Example: "If asked to provide a recommendation for a specific accounting software package, I’d start by determining the needs of the client and then ensure the software options they were considering included these. In today’s market, most accounting software has similar features. The key differences are the user interfaces and structure of the products. I’d then rank the products from least expensive to most expensive. Finally, I’d recommend the product which met the client’s needs in the most cost-effective manner.”
Question: How do you reduce the occurrence of human errors in the accounting department?
Explanation: Accounting professionals must have a keen eye for detail. However, even with these skills, errors can still occur. The interviewer is hoping you have a system for ensuring errors are identified before they impact the quality of work the accounting department performs.
Example: "My experience indicates that errors occur in accounting practices for two reasons: the work isn’t reviewed before being submitted, or the accountant doesn’t understand the information they are provided. Both of these are a result of either a lack of training or not enough time due to improper workloads. The accounting management team should ensure their staff is trained in both basic accounting practices and the specifics of the organizations they are working for. Management should also keep workloads reasonable, especially during periods of high activity such as quarterly closings or tax deadlines.”

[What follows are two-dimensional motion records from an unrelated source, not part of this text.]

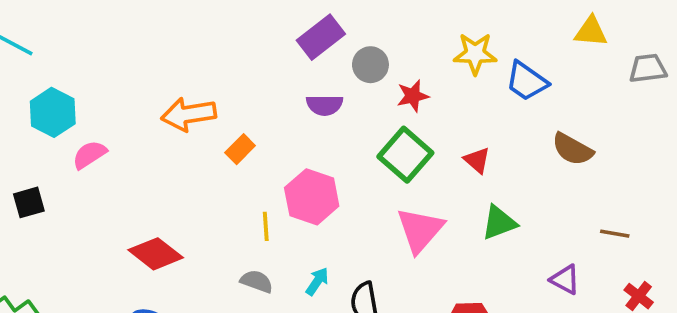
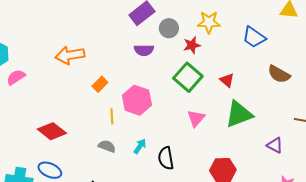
yellow star: (475, 54) -> (209, 22), moved
orange rectangle: (240, 149) -> (100, 84), moved
green triangle: (499, 223) -> (239, 114), size x1.4
pink triangle: (420, 230) -> (196, 118), size x0.7

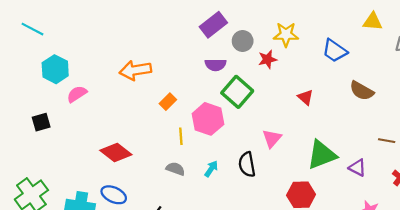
green square: (188, 77) -> (237, 92), moved
green triangle: (239, 114) -> (322, 155), moved
black semicircle: (166, 158) -> (247, 164), moved

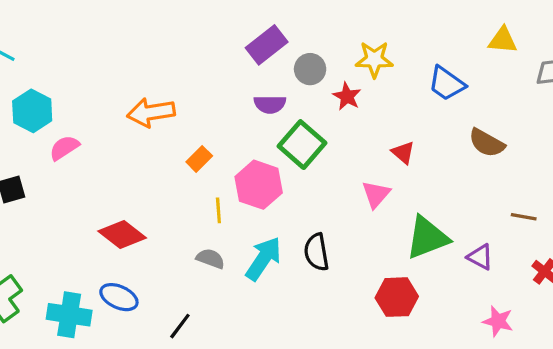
red star: (268, 59) -> (347, 96), turned -30
pink triangle: (272, 138) -> (376, 194), moved
cyan arrow: (211, 169) -> (263, 259), size x1.8

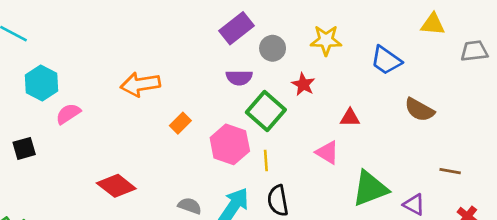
red star: (347, 96) -> (303, 84), moved
red triangle: (403, 153) -> (350, 118), turned -40
pink triangle: (376, 194) -> (327, 152), turned -40
yellow line: (218, 210) -> (266, 160), moved

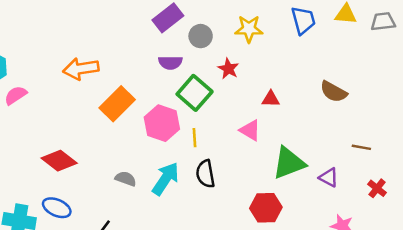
gray trapezoid: (474, 51) -> (383, 22), moved
blue trapezoid: (386, 60) -> (303, 20), moved, turned -140
orange rectangle: (180, 123) -> (117, 104), size x1.8

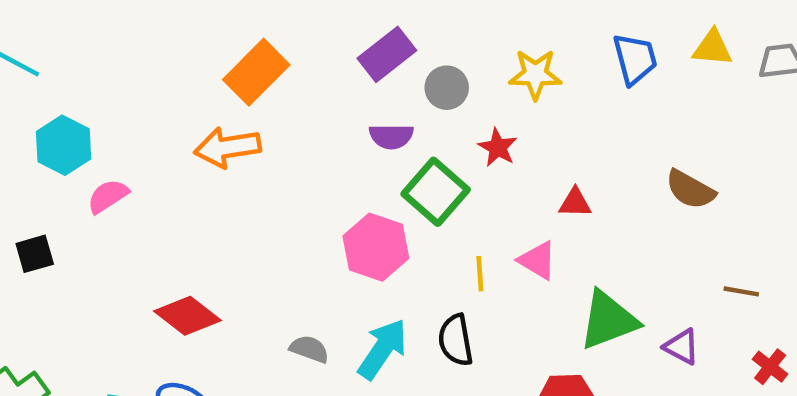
orange rectangle: (117, 104) -> (256, 72), moved
yellow line: (195, 138) -> (480, 274), moved

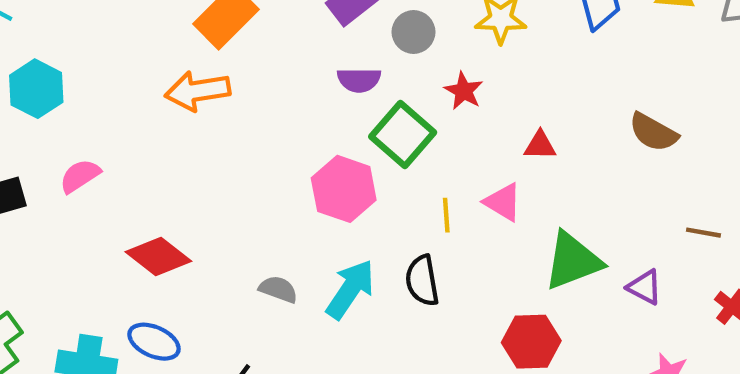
pink semicircle: (108, 196) -> (80, 176), moved

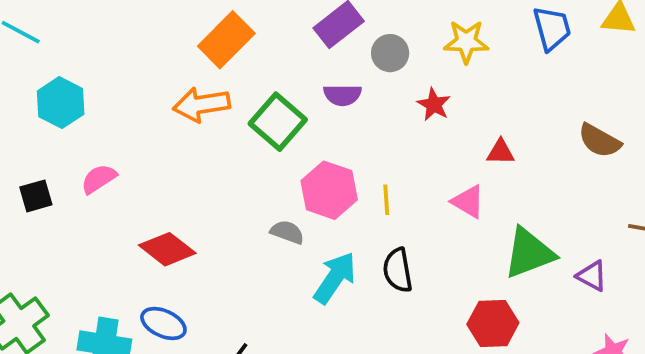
green square: (403, 134) -> (278, 122), moved
yellow line: (446, 215) -> (386, 200), moved
gray semicircle: (278, 289) -> (287, 232), moved

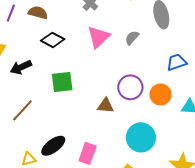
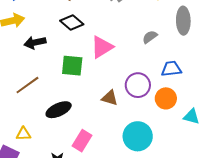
pink triangle: (99, 37) -> (102, 47), moved
blue trapezoid: (177, 62) -> (171, 69), moved
black ellipse: (53, 146) -> (59, 110), moved

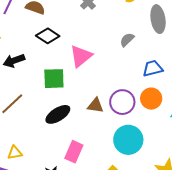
purple circle: (138, 85) -> (122, 102), moved
black ellipse: (59, 110) -> (58, 114), moved

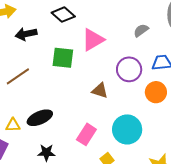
purple circle: (122, 102) -> (129, 69), moved
black ellipse: (58, 114) -> (40, 118), moved
pink rectangle: (74, 152) -> (86, 134), moved

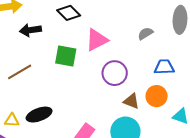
purple circle: (129, 69) -> (115, 73), moved
brown triangle: (100, 91) -> (131, 101), moved

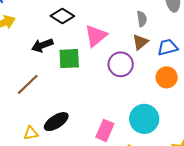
black arrow: (30, 30) -> (42, 45), moved
gray semicircle: (145, 33) -> (142, 19), turned 126
brown triangle: (131, 101) -> (140, 42), moved, turned -48

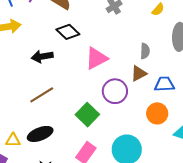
green square: (69, 59) -> (87, 115), moved, turned 35
brown line: (28, 84) -> (42, 95), moved

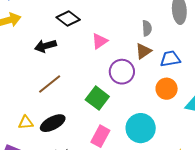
pink triangle: (96, 58) -> (100, 41), size x0.7
yellow triangle: (13, 140) -> (26, 122), moved

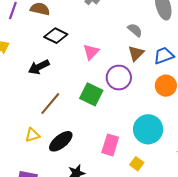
gray semicircle: (147, 28) -> (135, 30), turned -35
green square: (97, 98) -> (91, 94), moved
yellow triangle: (26, 122) -> (32, 135), moved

Question: What are your career options right now?
Explanation: The purpose of this type of question is to see how confident you are and if you may be willing to accept any offer.
Prior to starting your job search, you should determine what your career strategy is and what you feel your next position should be. Knowing this will also help you respond to the "where will you be in five years" question. Once you have determined your career path, you should only apply to positions that match the next step in your career plan, then when you are asked this question, you can respond by providing a brief overview of your career plan and how the job you are applying for fits in. You can also state that you are exploring similar positions with other organizations. Here's an example of this type of answer:
Example: "My career plan calls for me to be a senior manager in this industry five years from now. In order to achieve this, the position we are discussing is the next logical step for me which is why I have applied for the job. In addition to this opportunity, I have identified several others with similar companies in the industry. I am currently pursuing these while also talking to you about this job."
Additional Accountant Interview Questions
If a company has four bank accounts for processing payments, what is the minimum number of ledgers you would recommend?
What accounting software do you have knowledge of?
There is a major accounting report due the next day. You have almost completed the report near the end of your shift and find an error. What would you do?
What are some strategies you use to organize yourself?
What process do you use for developing business metrics?